We were mindful of choosing recipes for this picnic that would allow us to purchase locally. You won’t find any strawberries or raspberries in these recipes, because our recipes were picked with the fall season in mind. We will talk more about eating locally in the future on this blog, because it’s a serious passion of ours, but for now let’s get on with the picnic!
When creating a picnic menu, it is critical to develop a menu that allows you to get the full experience of a meal, without the stress of transporting food or creating complicated recipes the day of. We chose recipes that were considered “easy” for level of difficulty and we stuck to plenty of easy-to-eat finger foods to minimize the use of juggling a plate and using multiple utensils. Some may say this meal is more “snacky” than meal-like, but that is my favorite way to eat. Grazing is the best.
Our menu consisted of:
Patterson Orchards apple cider, served nice and hot.

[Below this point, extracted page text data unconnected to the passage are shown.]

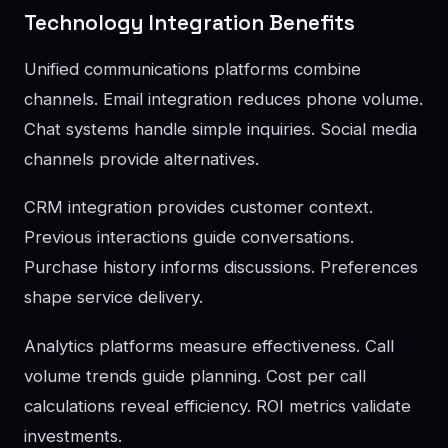
Technology Integration Benefits
Unified communications platforms combine
channels. Email integration reduces phone volume.
Chat systems handle simple inquiries. Social media
channels provide alternatives.
CRM integration provides customer context.
Previous interactions guide conversations.
Purchase history informs discussions. Preferences
shape service delivery.
Analytics platforms measure effectiveness. Call
volume trends guide planning. Cost per call
calculations reveal efficiency. ROI metrics validate
investments.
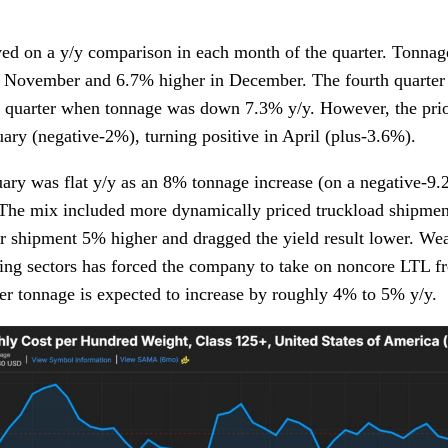
ed on a y/y comparison in each month of the quarter. Tonna
 November and 6.7% higher in December. The fourth quarter h
h quarter when tonnage was down 7.3% y/y. However, the pri
uary (negative-2%), turning positive in April (plus-3.6%).
ary was flat y/y as an 8% tonnage increase (on a negative-9
 The mix included more dynamically priced truckload shipmen
 shipment 5% higher and dragged the yield result lower. Wea
ng sectors has forced the company to take on noncore LTL fre
ter tonnage is expected to increase by roughly 4% to 5% y/y.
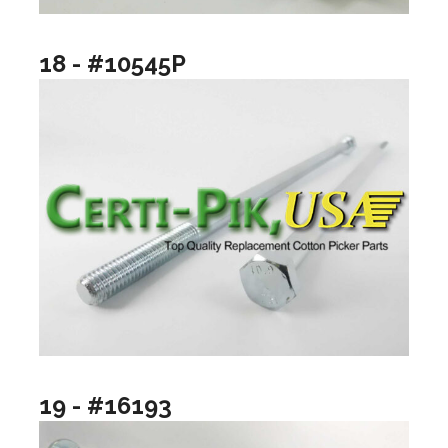
18 - #10545P
19 - #16193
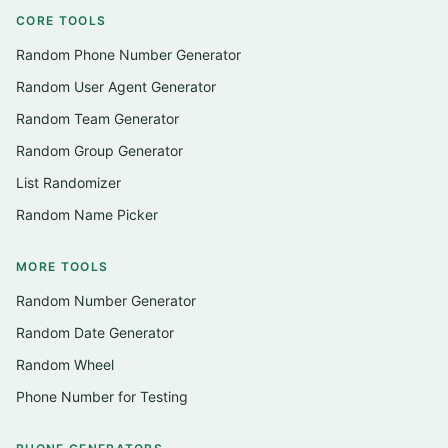
CORE TOOLS
Random Phone Number Generator
Random User Agent Generator
Random Team Generator
Random Group Generator
List Randomizer
Random Name Picker
MORE TOOLS
Random Number Generator
Random Date Generator
Random Wheel
Phone Number for Testing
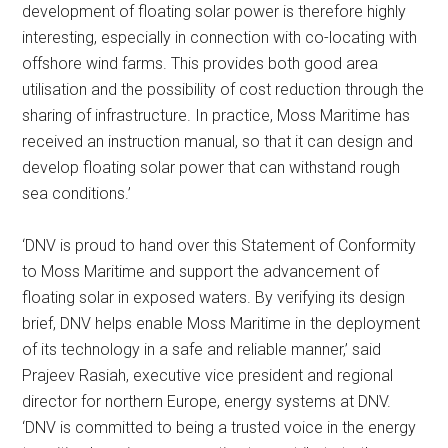
development of floating solar power is therefore highly
interesting, especially in connection with co-locating with
offshore wind farms. This provides both good area
utilisation and the possibility of cost reduction through the
sharing of infrastructure. In practice, Moss Maritime has
received an instruction manual, so that it can design and
develop floating solar power that can withstand rough
sea conditions.’
‘DNV is proud to hand over this Statement of Conformity
to Moss Maritime and support the advancement of
floating solar in exposed waters. By verifying its design
brief, DNV helps enable Moss Maritime in the deployment
of its technology in a safe and reliable manner,’ said
Prajeev Rasiah, executive vice president and regional
director for northern Europe, energy systems at DNV.
‘DNV is committed to being a trusted voice in the energy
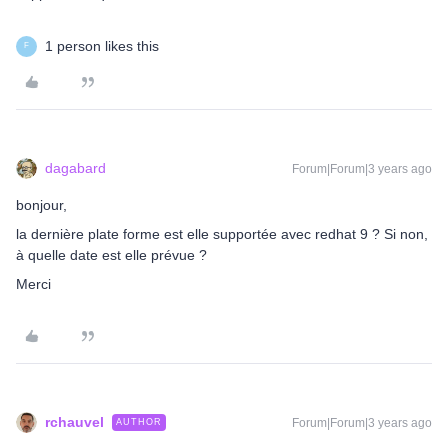
1 person likes this
F
dagabard
Forum|Forum|3 years ago
bonjour,
la dernière plate forme est elle supportée avec redhat 9 ? Si non,
à quelle date est elle prévue ?
Merci
rchauvel
Forum|Forum|3 years ago
AUTHOR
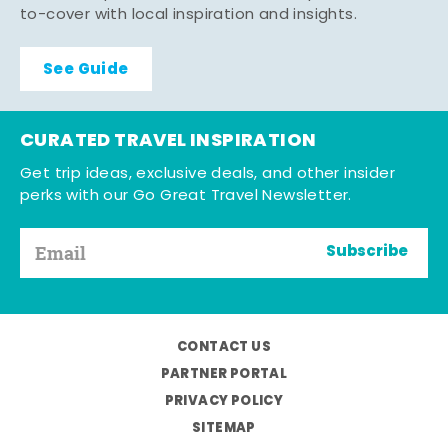
to-cover with local inspiration and insights.
See Guide
CURATED TRAVEL INSPIRATION
Get trip ideas, exclusive deals, and other insider
perks with our Go Great Travel Newsletter.
Subscribe
CONTACT US
PARTNER PORTAL
PRIVACY POLICY
SITEMAP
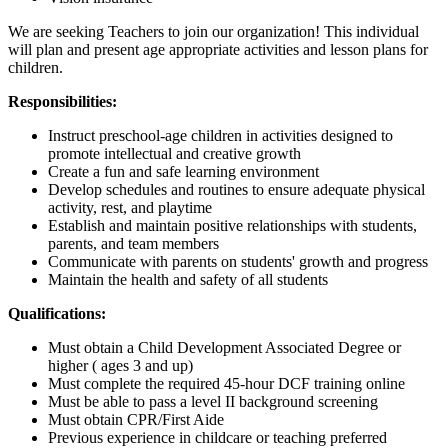
We are seeking Teachers to join our organization! This individual
will plan and present age appropriate activities and lesson plans for
children.
Responsibilities:
Instruct preschool-age children in activities designed to
promote intellectual and creative growth
Create a fun and safe learning environment
Develop schedules and routines to ensure adequate physical
activity, rest, and playtime
Establish and maintain positive relationships with students,
parents, and team members
Communicate with parents on students' growth and progress
Maintain the health and safety of all students
Qualifications:
Must obtain a Child Development Associated Degree or
higher ( ages 3 and up)
Must complete the required 45-hour DCF training online
Must be able to pass a level II background screening
Must obtain CPR/First Aide
Previous experience in childcare or teaching preferred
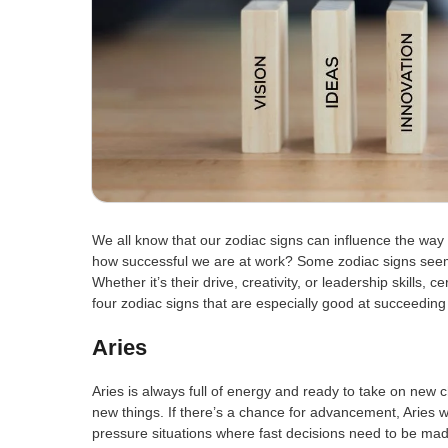
We all know that our zodiac signs can influence the way 
how successful we are at work? Some zodiac signs seem t
Whether it’s their drive, creativity, or leadership skills, 
four zodiac signs that are especially good at succeeding i
Aries
Aries is always full of energy and ready to take on new ch
new things. If there’s a chance for advancement, Aries wil
pressure situations where fast decisions need to be ma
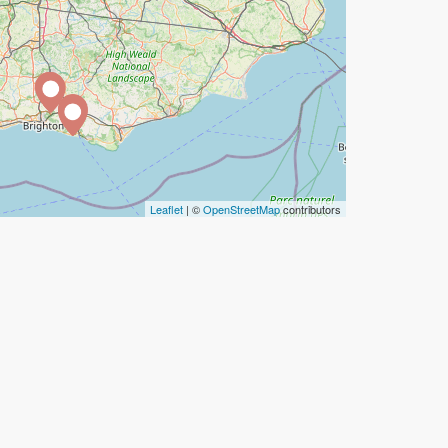
Leaflet
| ©
OpenStreetMap
contributors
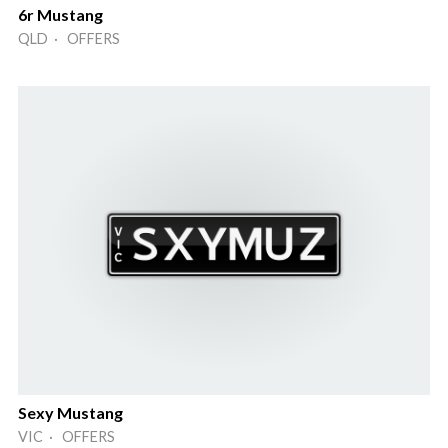
6r Mustang
QLD · OFFERS
Sexy Mustang
VIC · OFFERS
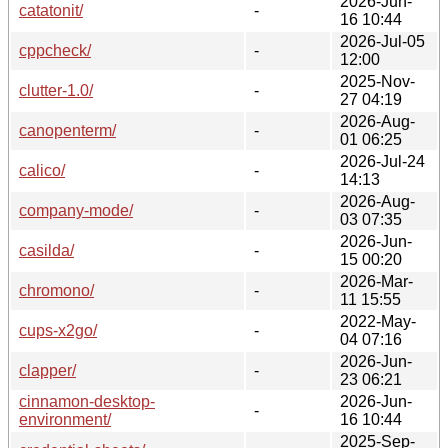
2026-Jun-
catatonit/
-
16 10:44
2026-Jul-05
cppcheck/
-
12:00
2025-Nov-
clutter-1.0/
-
27 04:19
2026-Aug-
canopenterm/
-
01 06:25
2026-Jul-24
calico/
-
14:13
2026-Aug-
company-mode/
-
03 07:35
2026-Jun-
casilda/
-
15 00:20
2026-Mar-
chromono/
-
11 15:55
2022-May-
cups-x2go/
-
04 07:16
2026-Jun-
clapper/
-
23 06:21
cinnamon-desktop-
2026-Jun-
-
environment/
16 10:44
2025-Sep-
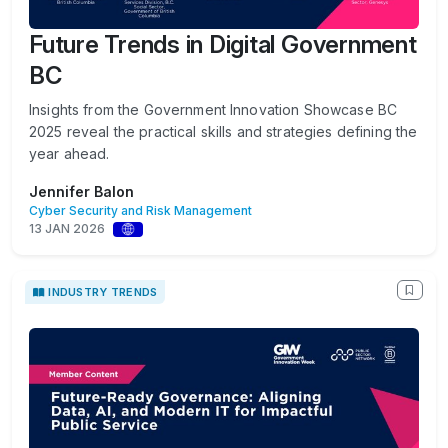
Future Trends in Digital Government
BC
Insights from the Government Innovation Showcase BC
2025 reveal the practical skills and strategies defining the
year ahead.
Jennifer Balon
Cyber Security and Risk Management
13 JAN 2026
INDUSTRY TRENDS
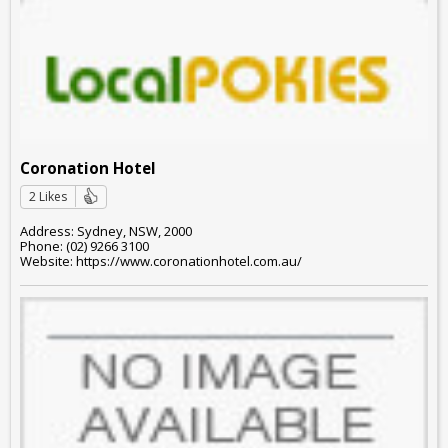
Coronation Hotel
2 Likes
Address: Sydney, NSW, 2000
Phone: (02) 9266 3100
Website: https://www.coronationhotel.com.au/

Jalapeno and pepper jelly (purchased from The Fideler Farm, at the farmers’ marker) spread over cream cheese, served with crackers.
Crostata with mushrooms and pancetta. Check out the Food Network’s website for this recipe.
Prosciutto with pears and arugula. This is another recipe from the Food Network.
Curried sweet potato and apple soup. Another Food Network delicacy.
Butternut squash and vanilla risotto. Giada De Laurentiis knew what she was doing when she created this one.
Elegant Farmer banana bread
Milwaukee Cupcake Company’s pumpkin spice latte and caramel apple cupcakes
Consider getting your group of friends or family together this year to enjoy the beautiful fall season. It’s a great time to be outside – who doesn’t love jeans and comfy sweatshirt weather? The day was even better since we brought some games along with us to play in the park. The guys broke off and played bocce ball and the girls played a game of bean bags.
Since we made so many tasty treats, we will take this entire week to share and get in depth with the recipes and delicious tastes with you!
What is your favorite fall recipe or food? If you buy it from a local farm or producer, who do you buy it from? Please share your fall food finds with us!